Les bien de vous, ma dame et ma maitresse,
Sont trop plus grands que ne suis pécheresse,
Sans lesquels biens âme ne peut mérir
N'avoir les cieux, je n'en suis jongleresse.
En cette foi je veux vivre et mourir.
A votre fils dites que je suis sienne;
Que de lui soient mes péchés abolus;
Pardonnez-moi comme à l'Egyptienne
Ou comme il fit au clerc Théophilus,
Lequel par vous fut quitte et absolus,
Combien qu'il eût au diable fait promesse.

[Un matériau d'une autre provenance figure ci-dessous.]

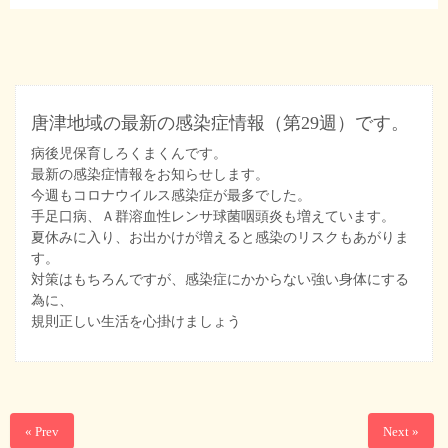
唐津地域の最新の感染症情報（第29週）です。
病後児保育しろくまくんです。
最新の感染症情報をお知らせします。
今週もコロナウイルス感染症が最多でした。
手足口病、Ａ群溶血性レンサ球菌咽頭炎も増えています。
夏休みに入り、お出かけが増えると感染のリスクもあがりま
す。
対策はもちろんですが、感染症にかからない強い身体にする
為に、
規則正しい生活を心掛けましょう
« Prev
Next »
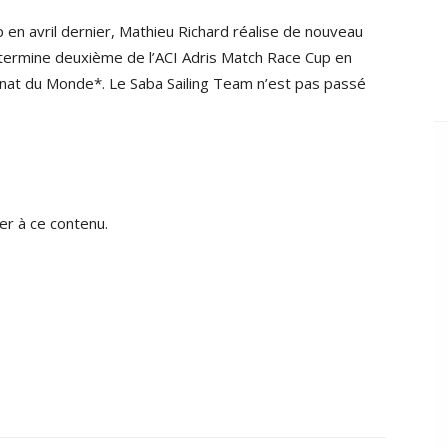
up en avril dernier, Mathieu Richard réalise de nouveau
l termine deuxième de l’ACI Adris Match Race Cup en
nat du Monde*. Le Saba Sailing Team n’est pas passé
r à ce contenu.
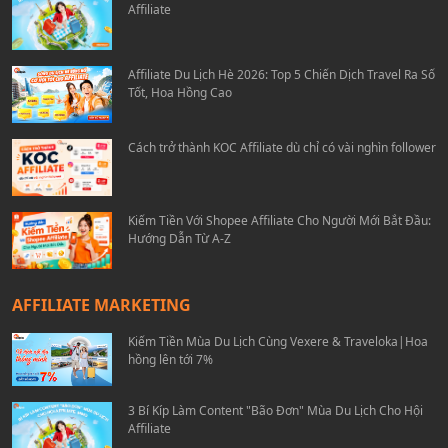
Affiliate
Affiliate Du Lịch Hè 2026: Top 5 Chiến Dịch Travel Ra Số
Tốt, Hoa Hồng Cao
Cách trở thành KOC Affiliate dù chỉ có vài nghìn follower
Kiếm Tiền Với Shopee Affiliate Cho Người Mới Bắt Đầu:
Hướng Dẫn Từ A-Z
AFFILIATE MARKETING
Kiếm Tiền Mùa Du Lịch Cùng Vexere & Traveloka|Hoa
hồng lên tới 7%
3 Bí Kíp Làm Content "Bão Đơn" Mùa Du Lịch Cho Hội
Affiliate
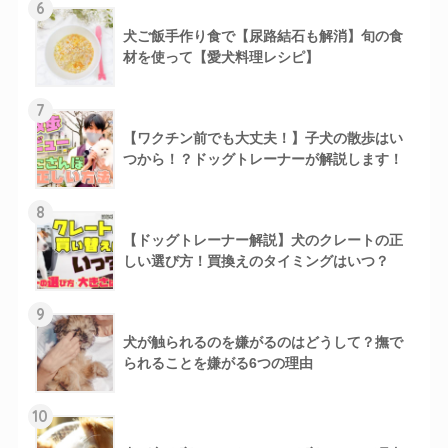
6
犬ご飯手作り食で【尿路結石も解消】旬の食
材を使って【愛犬料理レシピ】
7
【ワクチン前でも大丈夫！】子犬の散歩はい
つから！？ドッグトレーナーが解説します！
8
【ドッグトレーナー解説】犬のクレートの正
しい選び方！買換えのタイミングはいつ？
9
犬が触られるのを嫌がるのはどうして？撫で
られることを嫌がる6つの理由
10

Préservez-moi de faire jamais ce;
Vierge, pourtant, me veillez impartir
Le sacrement qu'on célèbre à la messe.
En cette foi je veux vivre et mourir.
Femme je suis pauvrette et ancienne,
Ni rien ne sais; oncques lettre ne lus;
Au monstier vois dont je suis paroissienne
Paradis peint, où sont harpes et luths
Et un enfer où damnés sont boullus:
L'un me fait peur, l'autre joie et liesse.
La joie avoir, fais-moi, haute Déesse,
A qui pécheurs doivent sous recourir,
Comblés de foi, sans feinte ni paresse.
En cette foi, je veux vivre et mourir.
Vous portâtes, Vierge, digne princesse,
Jésus régnant, qui n'a fin ni cesse.
Le Tout-Puissant, prenant notre faiblesse,
Laissa les cieux et nous vint secourir;
Offrit à Dieu sa très claire jeunesse;
Notre Seigneur tel est, tel je confesse.
En cette foi je veux vivre et mourir.